- [Records contained in a dataset]
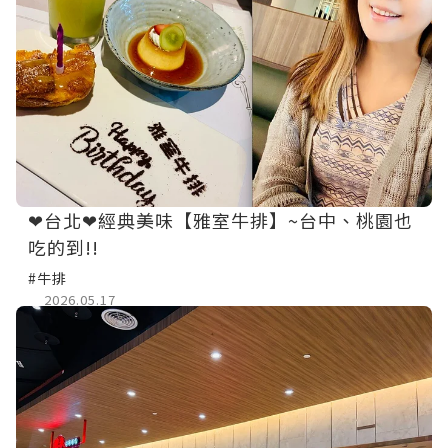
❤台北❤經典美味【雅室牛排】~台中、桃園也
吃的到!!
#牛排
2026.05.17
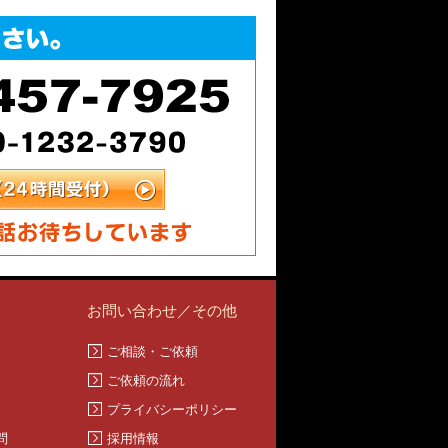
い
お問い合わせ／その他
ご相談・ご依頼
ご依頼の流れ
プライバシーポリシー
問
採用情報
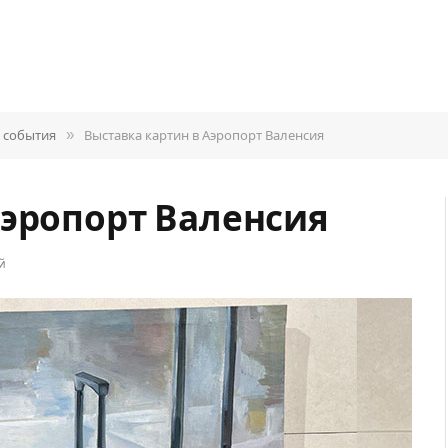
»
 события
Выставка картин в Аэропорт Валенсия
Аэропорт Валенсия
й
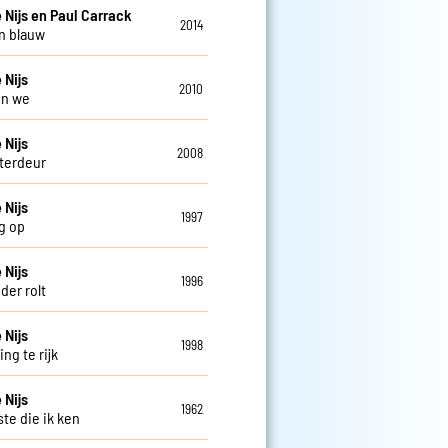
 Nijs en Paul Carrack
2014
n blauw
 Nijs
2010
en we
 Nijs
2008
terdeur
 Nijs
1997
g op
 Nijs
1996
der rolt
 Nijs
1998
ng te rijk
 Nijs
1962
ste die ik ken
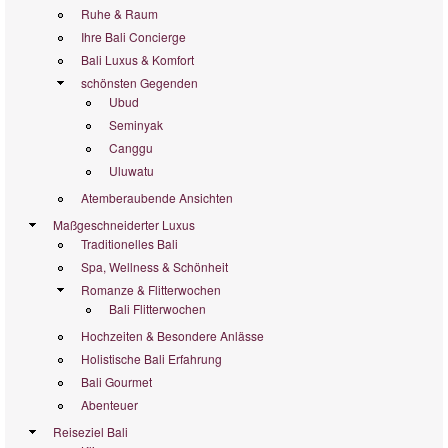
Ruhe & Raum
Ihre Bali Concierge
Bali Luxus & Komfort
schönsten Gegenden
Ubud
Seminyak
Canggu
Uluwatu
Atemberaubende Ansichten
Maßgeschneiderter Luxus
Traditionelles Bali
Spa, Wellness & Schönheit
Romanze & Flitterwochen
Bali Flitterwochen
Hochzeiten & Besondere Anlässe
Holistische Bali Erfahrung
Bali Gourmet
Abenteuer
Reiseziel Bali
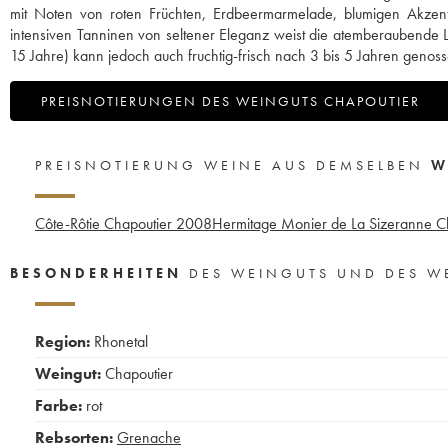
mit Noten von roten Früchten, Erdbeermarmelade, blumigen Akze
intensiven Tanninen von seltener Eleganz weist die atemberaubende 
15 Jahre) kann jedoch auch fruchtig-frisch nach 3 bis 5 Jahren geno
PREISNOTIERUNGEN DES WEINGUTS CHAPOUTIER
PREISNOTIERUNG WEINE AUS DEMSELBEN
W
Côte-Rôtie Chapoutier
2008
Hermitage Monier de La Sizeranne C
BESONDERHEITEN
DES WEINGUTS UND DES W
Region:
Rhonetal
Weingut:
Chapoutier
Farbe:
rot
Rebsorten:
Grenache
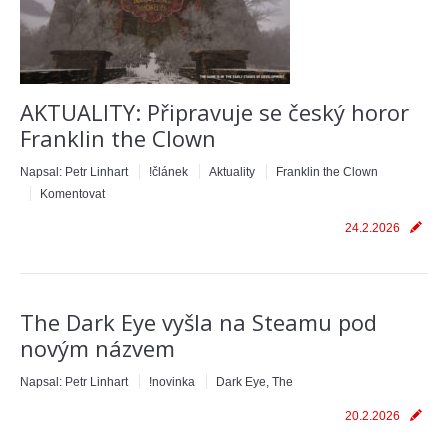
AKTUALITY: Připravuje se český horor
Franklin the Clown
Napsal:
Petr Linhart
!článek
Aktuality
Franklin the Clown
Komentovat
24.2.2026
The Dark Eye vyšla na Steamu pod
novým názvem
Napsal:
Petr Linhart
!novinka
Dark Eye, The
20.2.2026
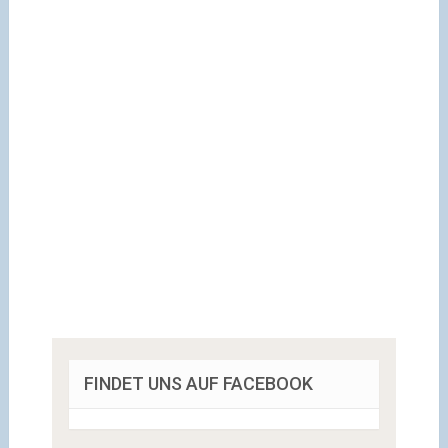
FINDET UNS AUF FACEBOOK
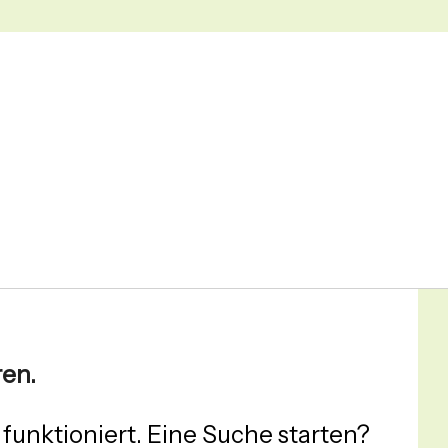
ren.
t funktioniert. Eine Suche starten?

- [Work instructions] Any picture found in the data is to be skipped while the rest is copied exactly.

- [Output of the exercise]
❤台北❤經典美味【雅室牛排】~台中、桃園也
吃的到!!
#牛排
2026.05.17
い
お問い合わせ／その他
ご相談・ご依頼
ご依頼の流れ
プライバシーポリシー
問
採用情報
»
 события
Выставка картин в Аэропорт Валенсия
Аэропорт Валенсия
й
 Nijs en Paul Carrack
2014
n blauw
 Nijs
2010
en we
 Nijs
2008
terdeur
 Nijs
1997
g op
 Nijs
1996
der rolt
 Nijs
1998
ng te rijk
 Nijs
1962
ste die ik ken
Ruhe & Raum
Ihre Bali Concierge
Bali Luxus & Komfort
schönsten Gegenden
Ubud
Seminyak
Canggu
Uluwatu
Atemberaubende Ansichten
Maßgeschneiderter Luxus
Traditionelles Bali
Spa, Wellness & Schönheit
Romanze & Flitterwochen
Bali Flitterwochen
Hochzeiten & Besondere Anlässe
Holistische Bali Erfahrung
Bali Gourmet
Abenteuer
Reiseziel Bali
mit Noten von roten Früchten, Erdbeermarmelade, blumigen Akze
intensiven Tanninen von seltener Eleganz weist die atemberaubende 
15 Jahre) kann jedoch auch fruchtig-frisch nach 3 bis 5 Jahren geno
PREISNOTIERUNGEN DES WEINGUTS CHAPOUTIER
PREISNOTIERUNG WEINE AUS DEMSELBEN
W
Côte-Rôtie Chapoutier
2008
Hermitage Monier de La Sizeranne C
BESONDERHEITEN
DES WEINGUTS UND DES W
Region:
Rhonetal
Weingut:
Chapoutier
Farbe:
rot
Rebsorten:
Grenache
AKTUALITY: Připravuje se český horor
Franklin the Clown
Napsal:
Petr Linhart
!článek
Aktuality
Franklin the Clown
Komentovat
24.2.2026
The Dark Eye vyšla na Steamu pod
novým názvem
Napsal:
Petr Linhart
!novinka
Dark Eye, The
20.2.2026
FINDET UNS AUF FACEBOOK
ren.
t funktioniert. Eine Suche starten?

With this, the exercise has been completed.